Interestingly, this positions opéra-comique as more politically conservative than is often recognized and as having undergone more drastic transformations than I had realized, and I expect other readers too will find much to think about in the light of these conclusions. Doe's use of ‘dialogue opera’ to refer to opéra-comique throughout the book tacitly distances the genre from its long-standing popular reputation by emphasizing formal features over socio-political ones. Demonstrating the partial conservatism of later opéra-comique, as Doe's study does, also calls into question another venerable commonplace of eighteenth-century opera: that opera reforms in France were ideologically aligned with the Enlightened social and political changes advocated by the philosophes. After all, the eighteenth century did not belong only to the philosophes, and neither, apparently, did the opéra-comique.

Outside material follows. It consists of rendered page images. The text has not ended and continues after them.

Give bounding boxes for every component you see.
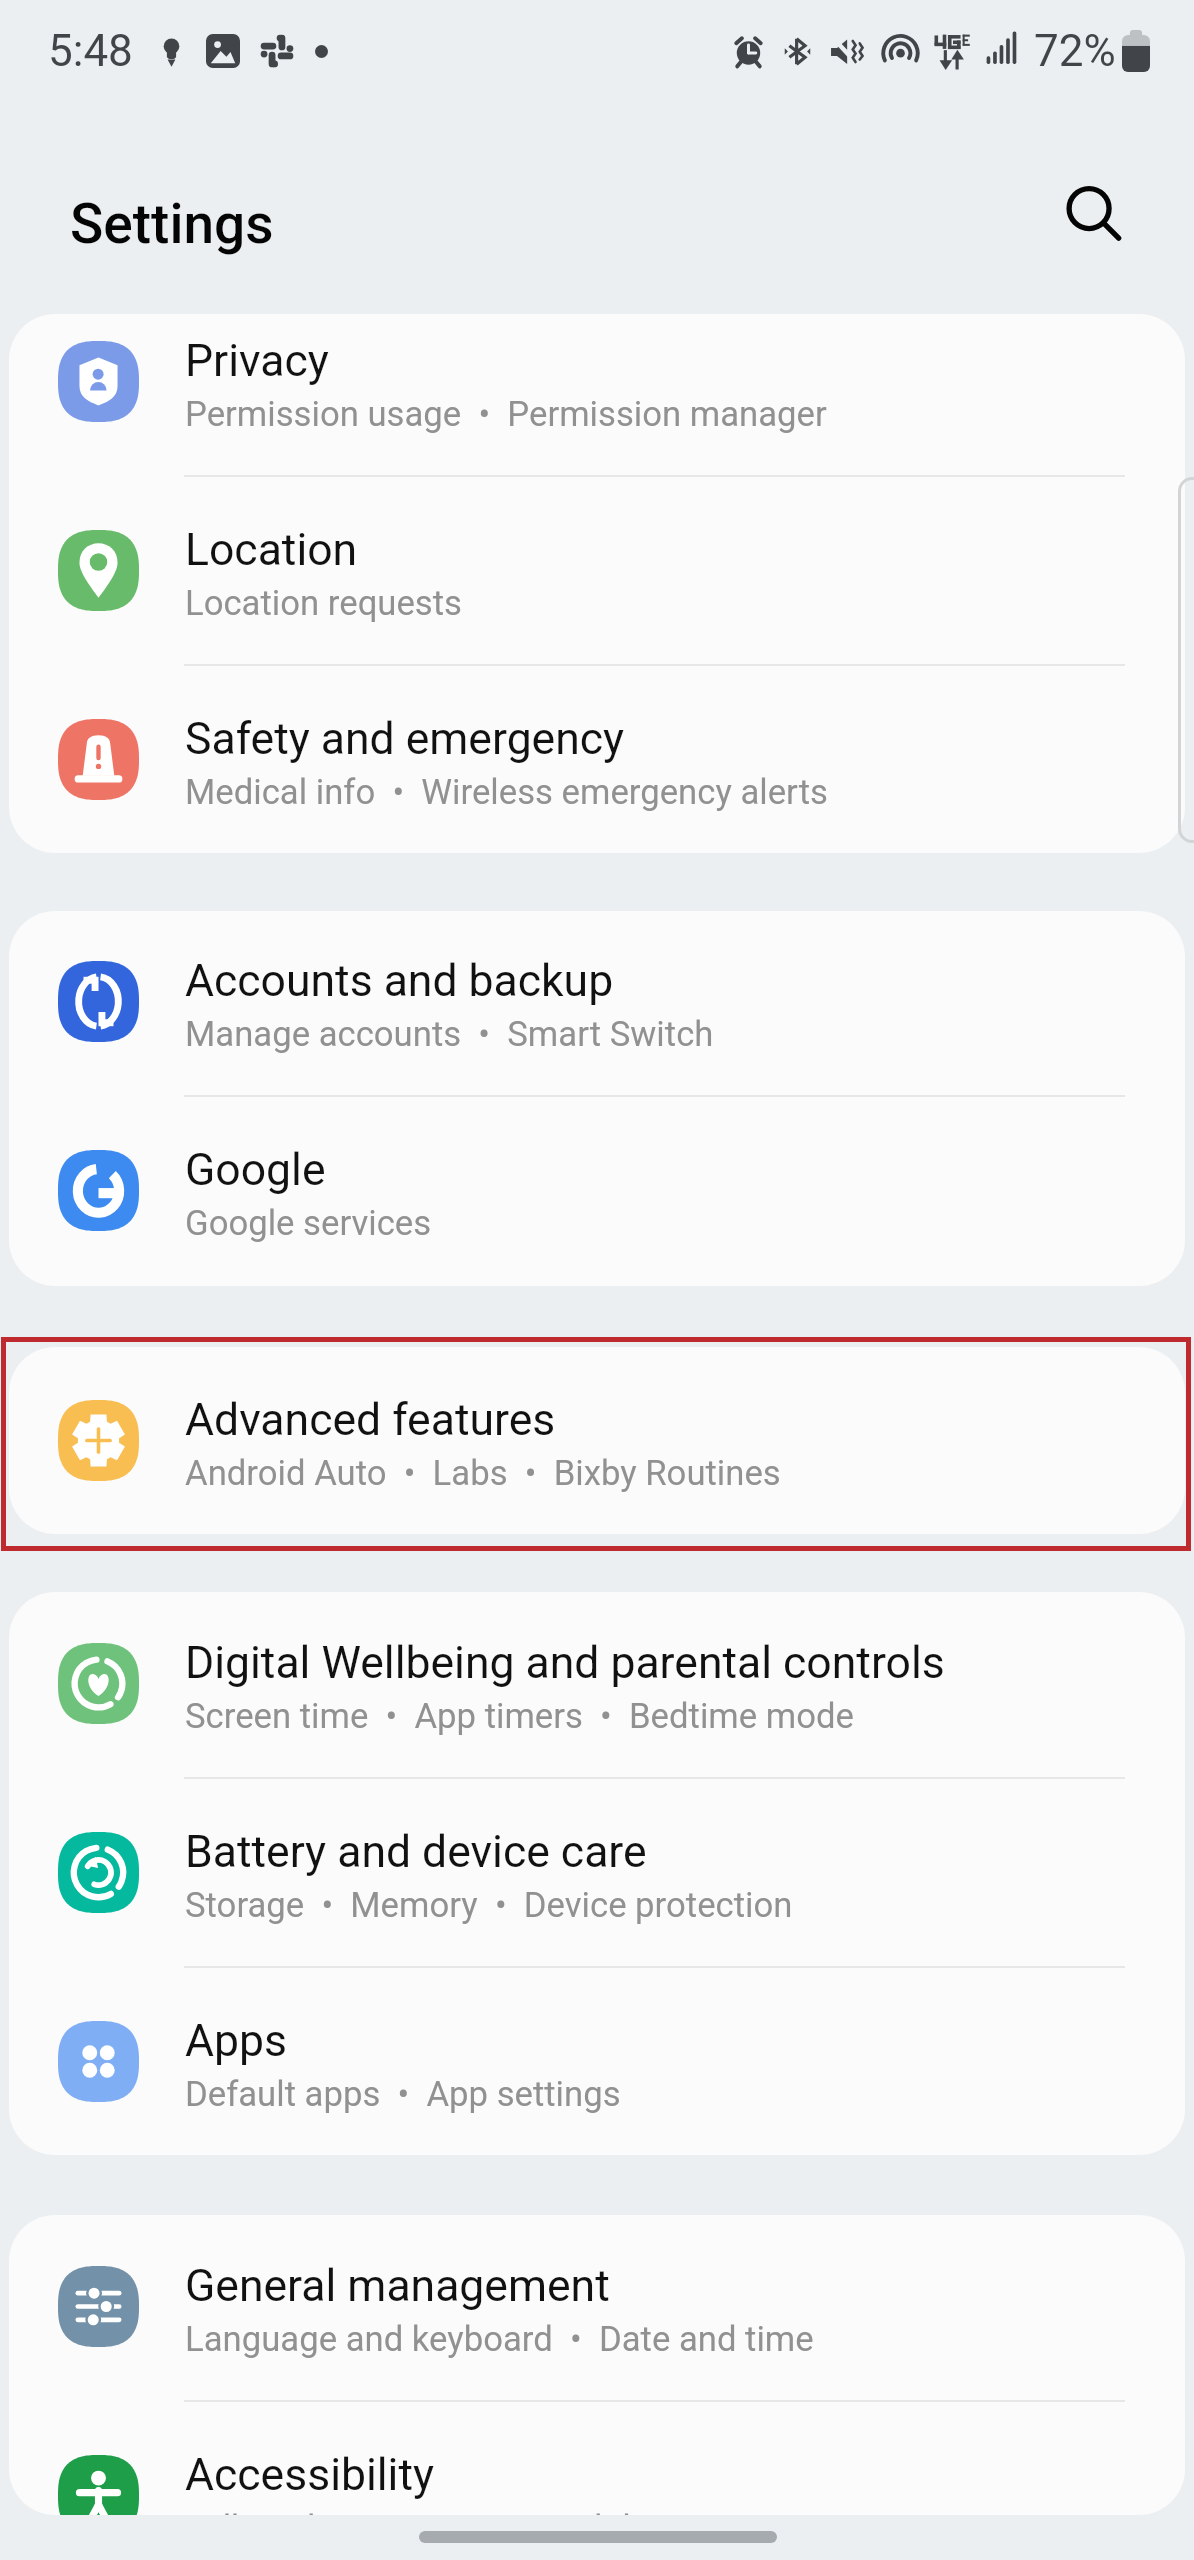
staticText: Accessibility [185,2449,435,2501]
button[interactable]: Accessibility [9,2402,1185,2515]
staticText: Language and keyboard • Date and time [185,2319,814,2360]
staticText: Manage accounts • Smart Switch [185,1014,714,1055]
button[interactable]: Safety and emergency [9,666,1185,853]
staticText: Location requests [185,583,463,624]
staticText: Default apps • App settings [185,2074,621,2115]
staticText: Advanced features [185,1394,556,1446]
staticText: Location [185,524,358,576]
button[interactable]: Search [1047,168,1143,264]
button[interactable]: Apps [9,1968,1185,2155]
staticText: Permission usage • Permission manager [185,394,827,435]
button[interactable]: Location [9,477,1185,664]
staticText: Settings [70,192,274,256]
button[interactable]: Privacy [9,314,1185,475]
staticText: Storage • Memory • Device protection [185,1885,793,1926]
staticText: Medical info • Wireless emergency alerts [185,772,828,813]
staticText: TalkBack • Interaction and dexterity [185,2508,744,2515]
button[interactable]: Advanced features [9,1347,1185,1534]
button[interactable]: Battery and device care [9,1779,1185,1966]
button[interactable]: Google [9,1097,1185,1284]
staticText: Android Auto • Labs • Bixby Routines [185,1453,781,1494]
staticText: 72% [1034,25,1116,77]
staticText: Google [185,1144,326,1196]
staticText: Screen time • App timers • Bedtime mode [185,1696,854,1737]
staticText: General management [185,2260,610,2312]
staticText: Safety and emergency [185,713,625,765]
staticText: Battery and device care [185,1826,647,1878]
staticText: Accounts and backup [185,955,614,1007]
button[interactable]: Accounts and backup [9,911,1185,1095]
staticText: Privacy [185,335,329,387]
button[interactable]: General management [9,2215,1185,2400]
staticText: Google services [185,1203,432,1244]
button[interactable]: Digital Wellbeing and parental controls [9,1592,1185,1777]
staticText: Apps [185,2015,287,2067]
staticText: 5:48 [48,25,133,77]
staticText: Digital Wellbeing and parental controls [185,1637,945,1689]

The overarching aim of Doe's revised story of the opéra-comique is to offer, in her words, a framework that can better ‘match the nuance of the theatrical world it confronts’. Specifically, she hopes ‘to temper the assumed polarities of opera comique and tragédie lyrique; to deepen our understanding of these genre's political functions; and to better capture the musical complexity, diversity, and contradictions of a society in the process of radical change’ (216). I think the book she has created does achieve these goals, and I know my understanding of the opéra-comique, its social world and its political entanglements is much richer for it.